Malawi is currently going through extreme hunger on the back of an El Nino caused drought. This has caused high crop failure of the staple crop, maize. After stating that the government is doing all it can the president asked “But why should Malawian die with hunger when we have different things to eat? Muzidya mbewa, zitete, komanso chinangwa!” This last part translates to: You should eat field mice, grasshoppers and cassava. Alternatives. Cassava instead of maize and, grasshoppers and mice instead of meat, poultry and fish as relish. An acceptable suggestion really, as in some parts of the north cassava is the staple starch while grasshoppers are considered a delicacy in most of the country.
I expect a little surprise at these suggestions where the food is not native but, not in Malawi given the brief history above. Westernization? Second rate food? All these came to mind as reasons for the outrage.
I asked a friend to send me a picture of flying ants for sale if she happened to travel between cities in the coming days. They are in season and are common on the road side. She sent me the picture to the right after 2 hours. They were being sold at the market in the Capital city. And I recalled they are sold in the markets. Along with caterpillars and grasshoppers, in both urban and rural areas. Malawians still eat these at all levels of income. So why the outrage? Was it more of: How could the president say that when he is probably spoiled for choice?

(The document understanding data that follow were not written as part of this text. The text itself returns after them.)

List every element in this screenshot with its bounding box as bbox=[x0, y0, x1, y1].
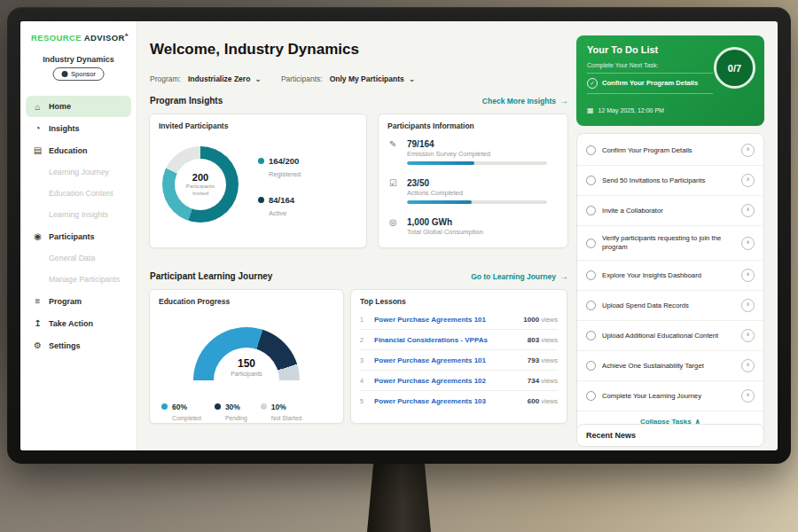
task-checkbox[interactable] bbox=[586, 331, 596, 340]
sidebar-item-program[interactable]: ≡ Program bbox=[20, 290, 137, 312]
sidebar-item-settings[interactable]: ⚙ Settings bbox=[20, 334, 137, 356]
learning-journey-header: Participant Learning Journey Go to Learn… bbox=[150, 271, 568, 281]
chevron-right-icon[interactable]: › bbox=[741, 237, 755, 250]
sidebar-item-label: Manage Participants bbox=[49, 275, 120, 284]
participants-select-value: Only My Participants bbox=[330, 74, 404, 83]
lesson-link[interactable]: Financial Considerations - VPPAs bbox=[374, 336, 522, 344]
task-checkbox[interactable] bbox=[586, 361, 596, 371]
sidebar-item-participants[interactable]: ◉ Participants bbox=[20, 225, 137, 247]
task-checkbox[interactable] bbox=[586, 239, 596, 248]
task-item[interactable]: Achieve One Sustainability Target › bbox=[577, 351, 763, 381]
chevron-right-icon[interactable]: › bbox=[741, 299, 755, 312]
check-more-insights-link[interactable]: Check More Insights → bbox=[482, 96, 568, 106]
chevron-right-icon[interactable]: › bbox=[741, 204, 755, 217]
progress-track bbox=[407, 161, 547, 165]
chevron-right-icon[interactable]: › bbox=[741, 144, 755, 157]
section-title-learning-journey: Participant Learning Journey bbox=[150, 271, 272, 281]
due-date-label: 12 May 2025, 12:00 PM bbox=[598, 107, 664, 113]
card-title: Education Progress bbox=[159, 297, 334, 306]
recent-news-panel[interactable]: Recent News bbox=[576, 424, 764, 447]
sidebar-item-label: Education bbox=[49, 146, 88, 155]
education-icon: ▤ bbox=[33, 145, 43, 155]
participants-select[interactable]: Only My Participants ⌄ bbox=[330, 74, 416, 83]
sidebar-item-label: Insights bbox=[49, 124, 80, 133]
task-item[interactable]: Confirm Your Program Details › bbox=[577, 136, 763, 166]
sidebar-item-general-data[interactable]: General Data bbox=[20, 247, 137, 269]
consumption-icon: ◎ bbox=[389, 217, 400, 236]
legend-dot bbox=[215, 403, 221, 410]
task-checkbox[interactable] bbox=[586, 301, 596, 310]
chevron-right-icon[interactable]: › bbox=[741, 389, 755, 403]
task-item[interactable]: Complete Your Learning Journey › bbox=[577, 381, 763, 411]
logo-text-advisor: ADVISOR+ bbox=[84, 33, 129, 43]
filters-row: Program: Industrialize Zero ⌄ Participan… bbox=[150, 74, 427, 83]
lesson-link[interactable]: Power Purchase Agreements 103 bbox=[374, 397, 522, 405]
donut-center-value: 200 bbox=[192, 172, 208, 183]
stat-label: Actions Completed bbox=[407, 189, 547, 197]
lesson-link[interactable]: Power Purchase Agreements 102 bbox=[374, 377, 522, 385]
stat-value: 23/50 bbox=[407, 178, 547, 188]
calendar-icon: ▦ bbox=[587, 106, 594, 114]
invited-legend: 164/200 Registered 84/164 Active bbox=[258, 153, 301, 217]
task-checkbox[interactable] bbox=[586, 270, 596, 280]
legend-value: 84/164 bbox=[269, 195, 294, 205]
sidebar-item-education-content[interactable]: Education Content bbox=[20, 183, 137, 204]
sidebar: RESOURCE ADVISOR+ Industry Dynamics Spon… bbox=[20, 21, 137, 450]
sponsor-label: Sponsor bbox=[71, 70, 96, 78]
next-task-label: Confirm Your Program Details bbox=[602, 79, 698, 87]
task-item[interactable]: Upload Additional Educational Content › bbox=[577, 321, 763, 351]
go-to-learning-journey-link[interactable]: Go to Learning Journey → bbox=[471, 271, 568, 281]
sidebar-item-home[interactable]: ⌂ Home bbox=[26, 96, 131, 117]
task-item[interactable]: Upload Spend Data Records › bbox=[577, 291, 763, 321]
legend-label: Pending bbox=[225, 415, 247, 421]
legend-label: Completed bbox=[172, 415, 201, 421]
task-label: Achieve One Sustainability Target bbox=[602, 362, 735, 371]
sidebar-item-insights[interactable]: ◔ Insights bbox=[20, 117, 137, 139]
lesson-row: 3 Power Purchase Agreements 101 793 view… bbox=[360, 350, 558, 371]
sidebar-item-label: Home bbox=[49, 102, 71, 111]
chevron-right-icon[interactable]: › bbox=[741, 174, 755, 187]
task-item[interactable]: Explore Your Insights Dashboard › bbox=[577, 261, 763, 291]
chevron-right-icon[interactable]: › bbox=[741, 269, 755, 282]
task-item[interactable]: Verify participants requesting to join t… bbox=[577, 226, 763, 261]
sidebar-item-manage-participants[interactable]: Manage Participants bbox=[20, 269, 137, 290]
lesson-views: 1000 views bbox=[523, 316, 558, 324]
lesson-link[interactable]: Power Purchase Agreements 101 bbox=[374, 356, 522, 364]
task-checkbox[interactable] bbox=[586, 176, 596, 185]
todo-progress-badge: 0/7 bbox=[714, 47, 755, 89]
settings-icon: ⚙ bbox=[33, 340, 43, 350]
todo-next-task[interactable]: ✓ Confirm Your Program Details bbox=[587, 73, 713, 94]
legend-item-registered: 164/200 Registered bbox=[258, 153, 301, 178]
logo-plus: + bbox=[125, 32, 129, 38]
education-progress-card: Education Progress 150 Participants 60% bbox=[149, 289, 344, 424]
task-item[interactable]: Send 50 Invitations to Participants › bbox=[577, 166, 763, 196]
legend-value: 10% bbox=[271, 403, 286, 411]
lesson-link[interactable]: Power Purchase Agreements 101 bbox=[374, 316, 518, 324]
sidebar-item-learning-journey[interactable]: Learning Journey bbox=[20, 161, 137, 183]
views-label: views bbox=[541, 356, 558, 364]
lesson-row: 5 Power Purchase Agreements 103 600 view… bbox=[360, 391, 558, 411]
sidebar-item-learning-insights[interactable]: Learning Insights bbox=[20, 204, 137, 225]
views-count: 803 bbox=[528, 336, 539, 344]
stat-value: 1,000 GWh bbox=[407, 217, 483, 227]
sponsor-badge[interactable]: Sponsor bbox=[52, 67, 105, 81]
task-checkbox[interactable] bbox=[586, 145, 596, 155]
legend-value: 30% bbox=[225, 403, 240, 411]
chevron-right-icon[interactable]: › bbox=[741, 329, 755, 342]
task-label: Confirm Your Program Details bbox=[602, 146, 735, 155]
task-checkbox[interactable] bbox=[586, 206, 596, 215]
sidebar-item-take-action[interactable]: ↥ Take Action bbox=[20, 312, 137, 334]
chevron-right-icon[interactable]: › bbox=[741, 359, 755, 372]
sidebar-item-education[interactable]: ▤ Education bbox=[20, 139, 137, 161]
program-select[interactable]: Industrialize Zero ⌄ bbox=[188, 74, 262, 83]
task-label: Complete Your Learning Journey bbox=[602, 392, 735, 401]
task-checkbox[interactable] bbox=[586, 391, 596, 401]
link-label: Go to Learning Journey bbox=[471, 272, 556, 281]
logo-text-resource: RESOURCE bbox=[31, 33, 82, 43]
home-icon: ⌂ bbox=[33, 102, 43, 112]
top-lessons-card: Top Lessons 1 Power Purchase Agreements … bbox=[350, 289, 567, 424]
views-count: 734 bbox=[528, 377, 539, 385]
lesson-row: 1 Power Purchase Agreements 101 1000 vie… bbox=[360, 309, 558, 330]
task-item[interactable]: Invite a Collaborator › bbox=[577, 196, 763, 226]
app-logo: RESOURCE ADVISOR+ bbox=[31, 32, 129, 43]
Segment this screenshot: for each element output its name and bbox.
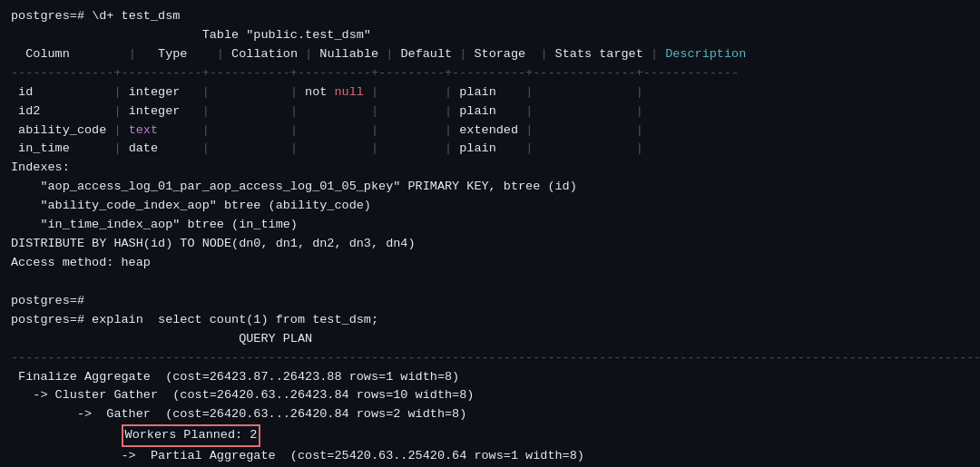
line-plan1: Finalize Aggregate (cost=26423.87..26423… [11,368,969,387]
line-plan5: -> Partial Aggregate (cost=25420.63..254… [11,447,969,466]
line-7: in_time | date | | | | plain | | [11,140,969,159]
line-5: id2 | integer | | | | plain | | [11,102,969,122]
line-index3: "in_time_index_aop" btree (in_time) [11,216,969,235]
line-qp-title: QUERY PLAN [11,330,969,349]
line-blank [11,273,969,292]
terminal: postgres=# \d+ test_dsm Table "public.te… [11,7,969,460]
line-index1: "aop_access_log_01_par_aop_access_log_01… [11,178,969,197]
line-plan2: -> Cluster Gather (cost=26420.63..26423.… [11,386,969,405]
line-sep2: ----------------------------------------… [11,349,969,368]
line-explain: postgres=# explain select count(1) from … [11,311,969,330]
line-index2: "ability_code_index_aop" btree (ability_… [11,197,969,216]
line-plan3: -> Gather (cost=26420.63...26420.84 rows… [11,405,969,424]
line-indexes: Indexes: [11,159,969,178]
line-prompt2: postgres=# [11,292,969,311]
line-4: id | integer | | not null | | plain | | [11,83,969,102]
line-distribute: DISTRIBUTE BY HASH(id) TO NODE(dn0, dn1,… [11,235,969,254]
line-plan4: Workers Planned: 2 [11,424,969,447]
line-6: ability_code | text | | | | extended | | [11,122,969,141]
workers-planned-highlight: Workers Planned: 2 [122,424,261,447]
line-3: Column | Type | Collation | Nullable | D… [11,45,969,64]
line-sep1: --------------+-----------+-----------+-… [11,64,969,83]
line-2: Table "public.test_dsm" [11,26,969,45]
line-access: Access method: heap [11,254,969,273]
line-1: postgres=# \d+ test_dsm [11,7,969,26]
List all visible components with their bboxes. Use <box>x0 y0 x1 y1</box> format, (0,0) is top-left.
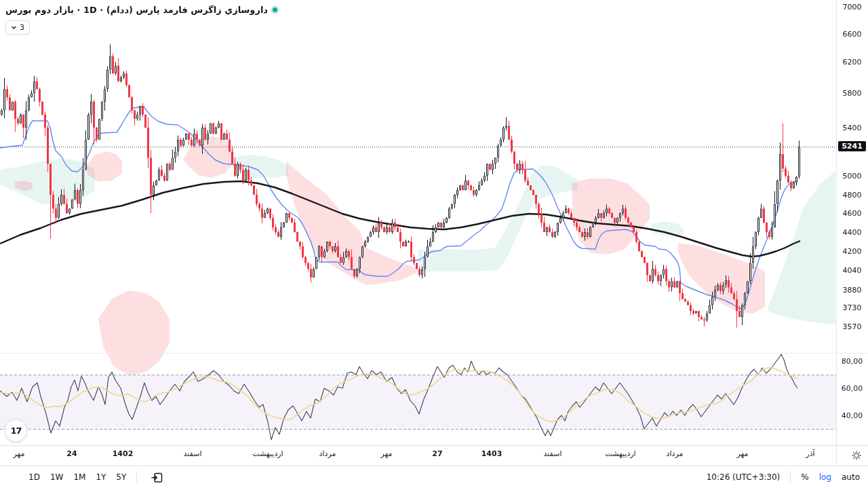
time-axis-tick: مهر <box>13 449 24 458</box>
range-button-1d[interactable]: 1D <box>28 472 40 482</box>
time-axis-tick: اسفند <box>544 449 562 458</box>
last-price-label: 5241 <box>838 141 866 151</box>
symbol-legend: داروسازي زاگرس فارمد پارس (ددام) · 1D · … <box>5 5 277 15</box>
price-axis-tick: 5400 <box>836 124 868 132</box>
indicators-collapse-button[interactable]: 3 <box>5 20 30 35</box>
time-axis-tick: مرداد <box>667 449 684 458</box>
time-axis-tick: 24 <box>66 449 77 458</box>
price-axis-tick: 3570 <box>836 322 868 331</box>
indicator-count: 3 <box>20 23 24 32</box>
go-to-date-button[interactable] <box>150 470 164 485</box>
price-axis-tick: 4600 <box>836 209 868 218</box>
price-axis-tick: 4800 <box>836 191 868 200</box>
price-axis-tick: 4200 <box>836 247 868 256</box>
bottom-toolbar: 1D1W1M1Y5Y 10:26 (UTC+3:30) % log auto <box>0 466 868 488</box>
oscillator-axis-tick: 80,00 <box>836 357 868 366</box>
oscillator-axis-tick: 60,00 <box>836 384 868 393</box>
time-axis-tick: 27 <box>432 449 442 458</box>
scale-controls: 10:26 (UTC+3:30) % log auto <box>707 466 860 488</box>
range-buttons: 1D1W1M1Y5Y <box>28 466 164 488</box>
time-axis-tick: آذر <box>806 449 814 458</box>
price-axis-tick: 5800 <box>836 89 868 98</box>
time-axis-tick: 1403 <box>481 449 502 458</box>
trading-chart-app: داروسازي زاگرس فارمد پارس (ددام) · 1D · … <box>0 0 868 488</box>
price-axis-tick: 5000 <box>836 172 868 181</box>
time-axis-tick: اردیبهشت <box>252 449 283 458</box>
price-axis-tick: 7000 <box>836 3 868 12</box>
oscillator-axis-tick: 40,00 <box>836 411 868 420</box>
chart-canvas[interactable] <box>0 0 836 445</box>
market-status-dot <box>273 7 277 12</box>
time-axis-tick: اردیبهشت <box>605 449 635 458</box>
calendar-arrow-icon <box>150 470 164 485</box>
chevron-down-icon <box>11 24 17 31</box>
range-button-5y[interactable]: 5Y <box>116 472 126 482</box>
price-axis-tick: 6200 <box>836 58 868 67</box>
toolbar-divider <box>790 471 791 483</box>
time-axis-tick: 1402 <box>113 449 134 458</box>
clock-timezone-label[interactable]: 10:26 (UTC+3:30) <box>707 472 781 482</box>
time-axis-tick: مهر <box>380 449 392 458</box>
percent-scale-button[interactable]: % <box>801 472 808 482</box>
price-axis-tick: 3730 <box>836 303 868 312</box>
time-axis-border <box>0 445 868 446</box>
pane-separator[interactable] <box>0 353 868 354</box>
toolbar-divider <box>136 471 137 483</box>
range-button-1w[interactable]: 1W <box>50 472 64 482</box>
range-button-1y[interactable]: 1Y <box>96 472 106 482</box>
tradingview-logo-glyph: 17 <box>10 426 21 436</box>
price-axis-tick: 6600 <box>836 30 868 39</box>
gear-icon[interactable] <box>850 449 863 462</box>
symbol-title[interactable]: داروسازي زاگرس فارمد پارس (ددام) · 1D · … <box>5 5 268 15</box>
price-axis-tick: 3880 <box>836 286 868 295</box>
price-axis-tick: 4400 <box>836 228 868 237</box>
time-axis-tick: مهر <box>736 449 748 458</box>
price-axis-tick: 4040 <box>836 266 868 275</box>
tradingview-logo: 17 <box>5 420 26 441</box>
time-axis-tick: اسفند <box>184 449 202 458</box>
range-button-1m[interactable]: 1M <box>73 472 85 482</box>
auto-scale-button[interactable]: auto <box>842 472 860 482</box>
time-axis-tick: مرداد <box>319 449 336 458</box>
log-scale-button[interactable]: log <box>819 472 831 482</box>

Possibly because it is a viable alternative. Cassava and potatoes are being encouraged as alternatives to maize by the government and various agencies in Malawi. For Malawi there is always a focus on starch. But with the malnutrition in the country, why can’t insects be promoted as well? As alternatives to meat and fish which are quite expensive for the average Malawian even in times of plenty.
They do make sense. Though the prospect of producing them seems daunting.
What guidelines should be followed?
Who will provide start-up cost?
How much land is needed to farm insects?
How much water?
How will they be preserved, packaged and delivered to customers?
However, it has been done. Thailand has been praised by the Food and Agriculture Organisation(FAO) for its viable and thriving insect farming. Closer to Malawi FAO is working on a project the Democratic Republic of Congo to promote farming of edible insects. From individual efforts in Thailand that involved months of trial and error, to those with more partners and beneficiaries like the 7-year insect farming project in the DRC, and growing farms in Europe, insect farming is being done. While there are no widely accepted guidelines, cases like these can provide a starting point.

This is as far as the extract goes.